§ **WHAT NEEDS TO BE DONE**:
Could you set down exactly the lines in the records below between the line holding "receive the discounted price." and the line holding "Absolutely Devoted to You", inclusive?

Dataset entries:
▽

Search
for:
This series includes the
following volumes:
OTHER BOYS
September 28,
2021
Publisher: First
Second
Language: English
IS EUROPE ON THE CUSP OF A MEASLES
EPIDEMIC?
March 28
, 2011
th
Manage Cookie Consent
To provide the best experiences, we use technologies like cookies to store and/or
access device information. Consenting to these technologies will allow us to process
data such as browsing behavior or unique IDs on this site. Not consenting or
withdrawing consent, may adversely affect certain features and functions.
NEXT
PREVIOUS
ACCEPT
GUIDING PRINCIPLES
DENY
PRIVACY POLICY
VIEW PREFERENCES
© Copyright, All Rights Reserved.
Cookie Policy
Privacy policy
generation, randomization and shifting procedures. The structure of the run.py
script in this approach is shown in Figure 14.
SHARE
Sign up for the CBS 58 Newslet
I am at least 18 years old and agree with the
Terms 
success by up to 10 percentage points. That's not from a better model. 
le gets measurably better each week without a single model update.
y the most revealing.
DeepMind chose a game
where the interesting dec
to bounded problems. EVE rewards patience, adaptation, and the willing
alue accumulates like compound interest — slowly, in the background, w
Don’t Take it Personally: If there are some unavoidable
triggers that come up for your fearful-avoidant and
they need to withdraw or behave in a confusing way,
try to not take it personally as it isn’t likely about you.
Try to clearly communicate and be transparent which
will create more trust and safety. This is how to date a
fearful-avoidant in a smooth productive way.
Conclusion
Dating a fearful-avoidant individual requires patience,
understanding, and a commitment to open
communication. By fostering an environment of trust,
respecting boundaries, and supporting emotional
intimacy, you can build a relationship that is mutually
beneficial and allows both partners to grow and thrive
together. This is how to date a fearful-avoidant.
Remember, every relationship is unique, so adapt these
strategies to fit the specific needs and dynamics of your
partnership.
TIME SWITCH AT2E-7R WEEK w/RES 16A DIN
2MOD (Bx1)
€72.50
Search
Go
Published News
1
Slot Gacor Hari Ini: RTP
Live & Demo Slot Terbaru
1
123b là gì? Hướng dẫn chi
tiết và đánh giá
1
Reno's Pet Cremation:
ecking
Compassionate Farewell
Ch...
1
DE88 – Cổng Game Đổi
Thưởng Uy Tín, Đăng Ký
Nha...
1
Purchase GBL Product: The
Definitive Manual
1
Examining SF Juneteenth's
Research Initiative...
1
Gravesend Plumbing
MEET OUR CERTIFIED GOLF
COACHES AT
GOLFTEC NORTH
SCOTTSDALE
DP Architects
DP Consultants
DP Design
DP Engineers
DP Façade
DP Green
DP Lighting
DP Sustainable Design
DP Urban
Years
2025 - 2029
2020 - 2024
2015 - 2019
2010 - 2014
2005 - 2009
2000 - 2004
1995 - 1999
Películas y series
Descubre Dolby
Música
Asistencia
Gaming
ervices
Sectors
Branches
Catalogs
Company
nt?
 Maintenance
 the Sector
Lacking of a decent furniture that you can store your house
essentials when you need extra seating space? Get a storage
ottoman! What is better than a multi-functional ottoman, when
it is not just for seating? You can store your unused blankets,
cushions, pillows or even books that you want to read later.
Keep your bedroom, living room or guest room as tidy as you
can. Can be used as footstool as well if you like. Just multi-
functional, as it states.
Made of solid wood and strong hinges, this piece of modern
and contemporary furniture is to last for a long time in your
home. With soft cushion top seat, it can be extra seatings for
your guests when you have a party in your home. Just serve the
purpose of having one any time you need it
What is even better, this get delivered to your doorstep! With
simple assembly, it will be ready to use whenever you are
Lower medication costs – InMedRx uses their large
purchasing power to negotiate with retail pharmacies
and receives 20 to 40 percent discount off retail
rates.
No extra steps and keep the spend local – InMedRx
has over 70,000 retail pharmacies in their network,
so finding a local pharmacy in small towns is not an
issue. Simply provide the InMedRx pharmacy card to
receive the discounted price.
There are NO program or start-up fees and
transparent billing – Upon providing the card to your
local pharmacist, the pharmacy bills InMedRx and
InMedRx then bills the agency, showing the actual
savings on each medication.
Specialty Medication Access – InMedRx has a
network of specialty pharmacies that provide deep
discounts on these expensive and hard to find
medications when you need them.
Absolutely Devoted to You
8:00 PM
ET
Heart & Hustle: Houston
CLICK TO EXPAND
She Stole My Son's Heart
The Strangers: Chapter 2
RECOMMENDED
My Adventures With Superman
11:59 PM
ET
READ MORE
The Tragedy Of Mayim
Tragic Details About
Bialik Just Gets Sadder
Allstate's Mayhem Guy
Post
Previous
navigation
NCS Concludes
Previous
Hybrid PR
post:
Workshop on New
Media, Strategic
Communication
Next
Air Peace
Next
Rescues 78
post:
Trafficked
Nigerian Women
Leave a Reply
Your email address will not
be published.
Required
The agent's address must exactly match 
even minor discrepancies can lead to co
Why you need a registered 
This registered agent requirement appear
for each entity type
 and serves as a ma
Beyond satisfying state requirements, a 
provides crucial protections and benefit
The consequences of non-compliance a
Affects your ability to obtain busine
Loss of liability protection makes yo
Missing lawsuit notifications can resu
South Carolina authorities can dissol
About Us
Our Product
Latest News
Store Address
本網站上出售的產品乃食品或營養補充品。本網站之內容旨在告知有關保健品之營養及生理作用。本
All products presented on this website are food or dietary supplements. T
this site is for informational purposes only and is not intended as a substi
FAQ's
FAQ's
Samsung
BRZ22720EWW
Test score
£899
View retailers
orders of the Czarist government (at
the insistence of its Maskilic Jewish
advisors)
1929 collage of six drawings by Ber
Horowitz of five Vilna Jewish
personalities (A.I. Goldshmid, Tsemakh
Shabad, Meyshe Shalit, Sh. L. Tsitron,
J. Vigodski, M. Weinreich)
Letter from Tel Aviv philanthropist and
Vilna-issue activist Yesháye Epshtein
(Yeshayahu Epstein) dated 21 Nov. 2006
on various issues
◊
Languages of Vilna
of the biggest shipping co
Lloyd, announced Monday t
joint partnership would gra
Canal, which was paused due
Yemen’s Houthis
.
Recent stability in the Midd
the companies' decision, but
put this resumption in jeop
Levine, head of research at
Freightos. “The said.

△

§ **RESULT OF THE TASK**:
receive the discounted price.
There are NO program or start-up fees and
transparent billing – Upon providing the card to your
local pharmacist, the pharmacy bills InMedRx and
InMedRx then bills the agency, showing the actual
savings on each medication.
Specialty Medication Access – InMedRx has a
network of specialty pharmacies that provide deep
discounts on these expensive and hard to find
medications when you need them.
Absolutely Devoted to You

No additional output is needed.